Undang-Undang Perkawinan, dalam Pasal 41 huruf c, mengatur kemungkinan pembiayaan setelah perceraian. Pengadilan dapat mewajibkan bekas suami memberikan biaya penghidupan dan/atau menetapkan kewajiban tertentu bagi bekas istri. Jika bekas istri tidak memiliki mata pencaharian untuk memenuhi kebutuhan sehari-harinya, bekas suami harus memberikan biaya hidup hingga bekas istri menikah lagi dengan pria lain.
d.

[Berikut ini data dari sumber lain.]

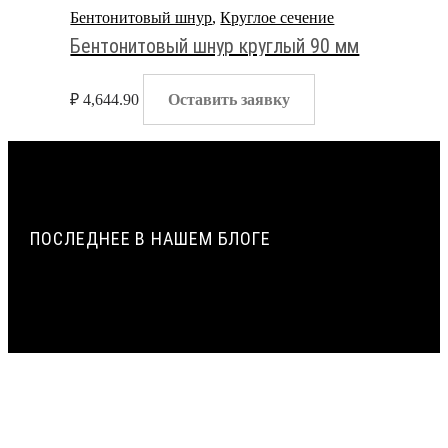
Бентонитовый шнур
,
Круглое сечение
Бентонитовый шнур круглый 90 мм
₽
4,644.90
Оставить заявку
ПОСЛЕДНЕЕ В НАШЕМ БЛОГЕ
ПАРОПРОНИЦАЕМОСТЬ И СОПРОТИВЛЕНИЕ
ПАРОПРОНИЦАНИЮ ЖГУТОВ ИЗ ПЕНОПОЛИЭТИЛЕНА |
ВИЛАТЕРМ
ИСТОРИЯ СОЗДАНИЯ И ПРИМЕНЕНИЯ УПЛОТНИТЕЛЬНЫХ
ЖГУТОВ ИЗ ПЕНОПОЛИЭТИЛЕНА В СТРОИТЕЛЬСТВЕ |
ВИЛАТЕРМ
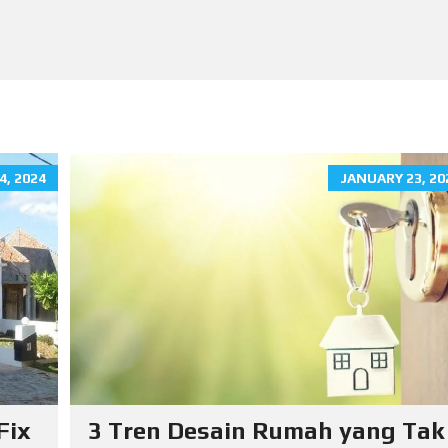
4, 2024
JANUARY 23, 20
Fix
3 Tren Desain Rumah yang Tak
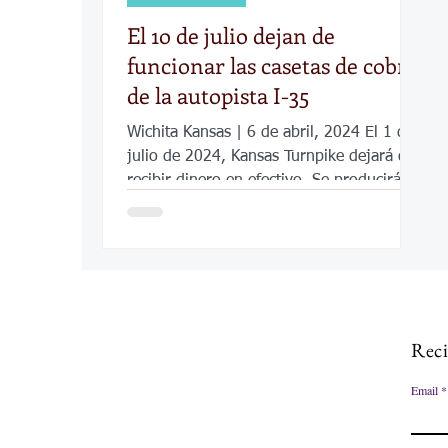
El 1o de julio dejan de
funcionar las casetas de cobro
de la autopista I-35
Wichita Kansas | 6 de abril, 2024 El 1 de
julio de 2024, Kansas Turnpike dejará de
recibir dinero en efectivo. Se producirán
cambios en...
Reci
Email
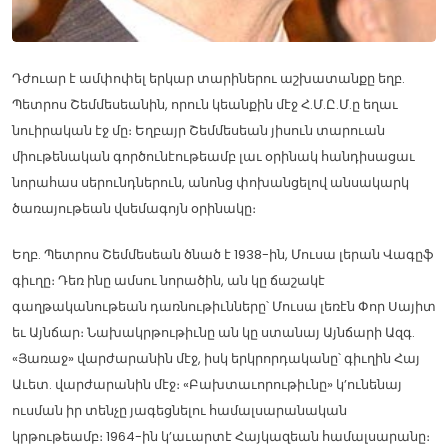
Դժուար է ամփոփել երկար տարիներու աշխատանքը եղբ.
Պետրոս Շեմմեսեանին, որուն կեանքին մէջ Հ.Մ.Ը.Մ.ը եղաւ
նուիրական էջ մը։ Եղբայր Շեմմեսեան յիսուն տարուան
միութենական գործունէութեամբ լաւ օրինակ հանդիսացաւ
նորահաս սերունդներուն, անոնց փոխանցելով անսակարկ
ծառայութեան վսեմագոյն օրինակը։
Եղբ. Պետրոս Շեմմեսեան ծնած է 1938-ին, Մուսա լերան Վագըֆ
գիւղը։ Դեռ ինը ամսու նորածին, ան կը ճաշակէ
գաղթականութեան դառնութիւնները՝ Մուսա լեռէն Փոր Սայիտ
եւ Այնճար։ Նախակրթութիւնը ան կը ստանայ Այնճարի Ազգ.
«Յառաջ» վարժարանին մէջ, իսկ երկրորդականը՝ գիւղին Հայ
Աւետ. վարժարանին մէջ։ «Բախտաւորութիւնը» կ’ունենայ
ուսման իր տենչը յագեցնելու համալսարանական
կրթութեամբ։ 1964-ին կ’աւարտէ Հայկազեան համալսարանը։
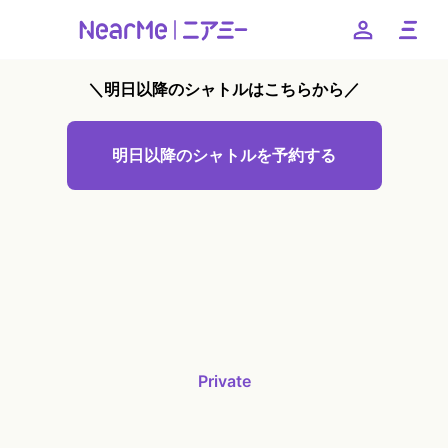
＼明日以降のシャトルはこちらから／
--
明日以降のシャトルを予約する
お得なキャンペーンやクーポンなど、ニアミーのお得な情報
をお知らせいたします
友だちに追加
日本語
English
簡体中文
繁体中文
한국어
Private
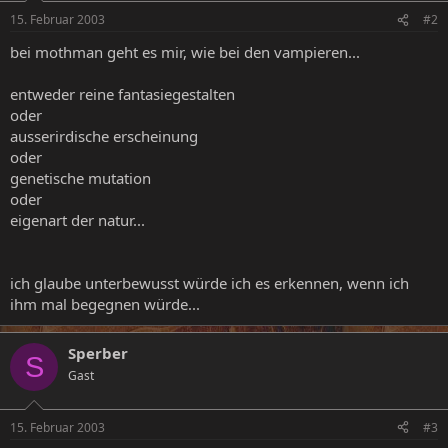
15. Februar 2003
#2
bei mothman geht es mir, wie bei den vampieren...
entweder reine fantasiegestalten
oder
ausserirdische erscheinung
oder
genetische mutation
oder
eigenart der natur...
ich glaube unterbewusst würde ich es erkennen, wenn ich
ihm mal begegnen würde...
Sperber
S
Gast
15. Februar 2003
#3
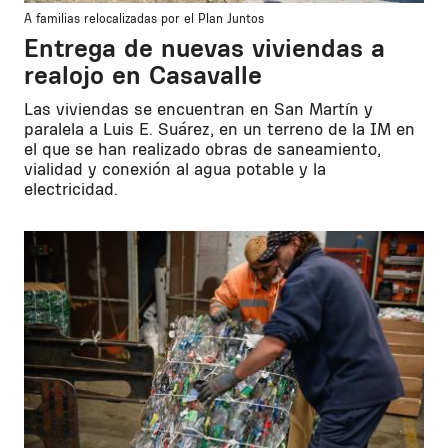
A familias relocalizadas por el Plan Juntos
Entrega de nuevas viviendas a
realojo en Casavalle
Las viviendas se encuentran en San Martín y
paralela a Luis E. Suárez, en un terreno de la IM en
el que se han realizado obras de saneamiento,
vialidad y conexión al agua potable y la
electricidad.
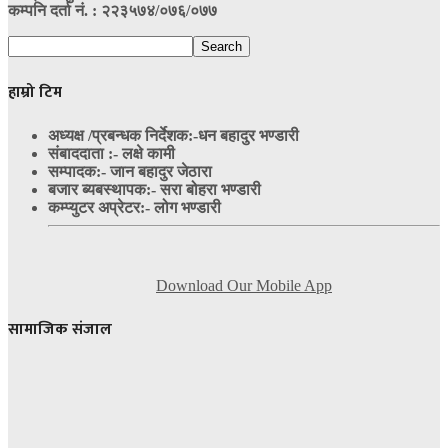
कम्पनि दर्ता नं. : २२३५७४/०७६/०७७
हाम्रो टिम
अध्यक्ष /प्रबन्धक निर्देशक:-
धन बहादुर भण्डारी
संबाददाता :- लक्षे कामी
सम्पादक:- जान बहादुर जेठारा
बजार ब्यबस्थापक:- सरा बोहरा भण्डारी
कम्प्युटर अप्रेटर:- लोग भण्डारी
Download Our Mobile App
सामाजिक संजाल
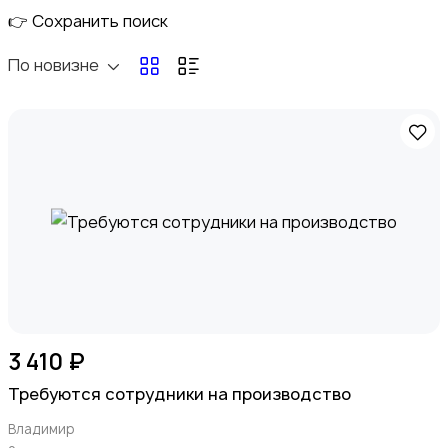
👉 Сохранить поиск
По новизне
Электроника
Медицина
3 410 ₽
Требуются сотрудники на производство
Владимир
Мода и стиль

Terhadap Anak
Orang tua yang bercerai tidak langsung terbebas dari kewajiban terhadap anak-anak mereka yang masih di bawah umur. Berdasarkan ketentuan yang berlaku, pemeliharaan anak ditentukan berdasarkan keturunan yang sah sebagai anak kandung. Pasal 42 Undang-Undang Perkawinan menyatakan bahwa “anak yang sah” adalah yang lahir dalam atau sebagai hasil dari perkawinan yang sah. Namun, anak yang lahir di luar pernikahan hanya memiliki hubungan perdata dengan ibunya dan keluarga ibunya sesuai dengan Pasal 43 ayat 1.